After winning the city championship for the past four years, Stuyvesant’s boys fencing team had high expectations going into this season, and performed well, finishing with a 10-0 record. However, at the city championship single elimination tournament, the fencers finished second in total team points after coming in second place in foil and third place in épée. The tournament was held at the Nat Holman Gymnasium on City College of New York’s campus, on Sunday, November 20.
In foil matches, fencers can only score a point by touching the opponent’s torso, whereas in épée, a touch can be scored anywhere on the body except the facemask.
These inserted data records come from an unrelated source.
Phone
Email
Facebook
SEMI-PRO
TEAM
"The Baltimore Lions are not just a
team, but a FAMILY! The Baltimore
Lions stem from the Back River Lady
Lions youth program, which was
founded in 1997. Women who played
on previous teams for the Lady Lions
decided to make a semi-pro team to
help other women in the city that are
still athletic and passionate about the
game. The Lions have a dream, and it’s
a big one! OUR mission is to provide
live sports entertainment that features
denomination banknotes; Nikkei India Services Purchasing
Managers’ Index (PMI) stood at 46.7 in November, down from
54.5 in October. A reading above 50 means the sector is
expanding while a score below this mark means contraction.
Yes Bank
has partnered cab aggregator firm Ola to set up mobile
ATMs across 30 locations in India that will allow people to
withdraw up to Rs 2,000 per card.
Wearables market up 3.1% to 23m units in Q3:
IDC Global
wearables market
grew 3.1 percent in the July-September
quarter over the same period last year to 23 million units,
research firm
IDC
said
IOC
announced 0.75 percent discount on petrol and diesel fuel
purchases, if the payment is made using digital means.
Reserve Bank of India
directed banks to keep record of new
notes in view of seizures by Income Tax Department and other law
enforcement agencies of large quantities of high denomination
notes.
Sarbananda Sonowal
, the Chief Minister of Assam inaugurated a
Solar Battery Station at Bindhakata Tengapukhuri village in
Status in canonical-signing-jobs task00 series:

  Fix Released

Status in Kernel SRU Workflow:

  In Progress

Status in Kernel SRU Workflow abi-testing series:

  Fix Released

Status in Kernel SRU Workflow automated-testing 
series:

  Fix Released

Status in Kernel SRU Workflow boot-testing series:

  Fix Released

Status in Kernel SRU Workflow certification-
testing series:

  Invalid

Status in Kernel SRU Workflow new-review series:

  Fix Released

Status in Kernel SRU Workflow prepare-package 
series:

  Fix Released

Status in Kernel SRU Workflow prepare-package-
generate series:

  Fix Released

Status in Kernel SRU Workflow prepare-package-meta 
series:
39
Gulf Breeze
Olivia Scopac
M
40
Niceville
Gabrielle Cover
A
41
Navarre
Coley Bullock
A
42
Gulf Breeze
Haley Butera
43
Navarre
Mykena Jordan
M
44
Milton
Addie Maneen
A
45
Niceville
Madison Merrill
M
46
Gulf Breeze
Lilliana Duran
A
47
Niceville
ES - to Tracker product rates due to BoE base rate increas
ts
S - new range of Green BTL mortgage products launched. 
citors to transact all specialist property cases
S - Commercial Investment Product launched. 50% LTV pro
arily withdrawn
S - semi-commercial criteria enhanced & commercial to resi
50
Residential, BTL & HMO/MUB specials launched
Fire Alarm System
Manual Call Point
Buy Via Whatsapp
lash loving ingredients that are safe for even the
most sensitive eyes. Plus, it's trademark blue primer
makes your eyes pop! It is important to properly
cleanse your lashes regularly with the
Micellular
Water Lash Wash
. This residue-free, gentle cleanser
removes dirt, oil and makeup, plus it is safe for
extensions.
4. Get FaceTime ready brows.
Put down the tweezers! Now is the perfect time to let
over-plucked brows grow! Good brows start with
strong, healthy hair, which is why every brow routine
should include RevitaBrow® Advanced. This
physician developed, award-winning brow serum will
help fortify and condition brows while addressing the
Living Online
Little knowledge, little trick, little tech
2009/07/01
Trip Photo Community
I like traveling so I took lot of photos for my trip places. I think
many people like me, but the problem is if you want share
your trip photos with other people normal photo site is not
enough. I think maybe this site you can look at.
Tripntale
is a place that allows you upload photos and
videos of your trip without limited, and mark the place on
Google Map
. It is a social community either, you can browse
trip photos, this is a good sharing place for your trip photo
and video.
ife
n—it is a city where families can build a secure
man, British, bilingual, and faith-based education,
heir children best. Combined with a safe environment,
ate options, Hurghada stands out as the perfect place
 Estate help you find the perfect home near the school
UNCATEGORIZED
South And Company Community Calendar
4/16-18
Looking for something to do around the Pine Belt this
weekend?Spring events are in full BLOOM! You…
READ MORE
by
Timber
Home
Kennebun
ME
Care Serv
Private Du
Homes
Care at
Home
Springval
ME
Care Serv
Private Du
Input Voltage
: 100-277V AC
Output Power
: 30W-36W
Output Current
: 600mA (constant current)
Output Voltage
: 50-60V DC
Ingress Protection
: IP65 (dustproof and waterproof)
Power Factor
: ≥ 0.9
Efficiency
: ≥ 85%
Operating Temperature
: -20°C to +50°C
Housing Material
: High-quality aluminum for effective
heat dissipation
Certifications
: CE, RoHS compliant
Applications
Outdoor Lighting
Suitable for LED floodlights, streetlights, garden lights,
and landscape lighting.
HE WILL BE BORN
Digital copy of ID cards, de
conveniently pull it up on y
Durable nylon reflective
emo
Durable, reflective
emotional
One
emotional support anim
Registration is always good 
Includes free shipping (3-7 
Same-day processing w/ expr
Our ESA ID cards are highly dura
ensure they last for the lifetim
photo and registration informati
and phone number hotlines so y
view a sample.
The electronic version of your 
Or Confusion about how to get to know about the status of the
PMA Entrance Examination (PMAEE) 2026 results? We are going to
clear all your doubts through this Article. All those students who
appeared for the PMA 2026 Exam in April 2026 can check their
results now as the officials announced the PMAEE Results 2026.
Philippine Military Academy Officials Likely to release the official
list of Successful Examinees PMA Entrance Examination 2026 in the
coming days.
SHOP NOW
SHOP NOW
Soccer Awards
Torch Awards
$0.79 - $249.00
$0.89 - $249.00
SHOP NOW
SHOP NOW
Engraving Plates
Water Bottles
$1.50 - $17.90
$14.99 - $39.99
Stuyvesant dominated the competition in the early rounds to reach the semifinals in both events. With four teams remaining in each event, the team faced Staten Island Technical High School (MSIT) in épée.
Stuyvesant dug itself a deep hole right from the start, losing its first four bouts and getting into a 10-3 deficit in touches. However, the team slowly climbed back and tied the score at 29-29. The strong MSIT team, which began its practices two weeks earlier than others, was led by junior Mitchell Revich, who won all three of his bouts. It overpowered Stuyvesant by a score of 45-39.
“We knew going in that MSIT and Hunter were going to be very tough in épée,” coach Joel Winston said.
The épée team however, performed admirably considering that it lost two key starters from last year’s championship team, Andrei Tapai (’11) and Rienzi Gokea (’11). Inexperience could have also played a factor, as this was only the second season that épée was part of the PSAL championship tournament.
As the épée fencers were playing their matches, the foil team was locked in a tight battle with Hunter College High School. Down 18-23, sophomore Philip Shin led a roaring comeback by Stuyvesant to take the lead 30-29. Juniors Sasson Rafailov and Adam Schorin also chipped in to help fend off Hunter 45-39, as over 100 spectators looked on.
Stuyvesant’s foil team faced Beacon High School in the finals, and started out with a lot of energy. Schorin and Shin won their first two bouts to jumpstart the team to a 10-6 lead. However, the team proceeded to lose 24 of the following 32 touches and fell behind with a score of 18-30. Though the Stuyvesant fencers continued to fight hard, they wound up on the losing end of a 45-31 final score.
Hunter High School won the épée finals, and the overall tournament, edging out Stuyvesant, which finished second.
The teammates were disappointed that they could not keep their championship streak going. “If you’re not first, you’re last. I really would’ve liked to get that five-in-a-row,” Schorin said in an e-mail interview.
Several team members attributed their loss to lack of focus and effort. “Beacon’s advantage was effort,” Schorin said. “Their fencers work hard all year round while I think we tended to slack off a bit this season.
“Throughout the season I noticed, and was very upset with, a general lack of hype and team spirit,” Ravailov said in an e-mail interview. “This loss serves as a reminder that we are not, and never will be, bulletproof.”
On the other hand, some fencers were still optimistic about their performance. “We all tried our best, and we came through,” Shin said. “Even though the last bout we didn’t win, we tried our best, and that’s all that counts.”
“[We knew] Beacon would be strong in foil,” Winston said. “We came in silver. Second place isn’t bad.”
Winston, like many of the fencers, is hoping for better luck in the following season. “Maybe next year, [Hunter] will lose their senior épée player […] so the playing field will be a little easier.” Winston said. “Our foil team will look good next year, and we’ll see what happens with the épée team.”
Next reason, the team will have three returning starters, all of whom showed promise in the tournament by winning bouts under pressure, as well as several talented substitutes who will likely move into starting roles. “We had a couple strong showings from our substitutes, Noam Dorogoyer and Sasson Ravailov,” senior and co-captain Simon Gurvets said. “They did very well when called upon in substitute rolls, so this gives me great hope for next year.”
“We’ll be up there again, whether it’s gold or silver,” Winston said.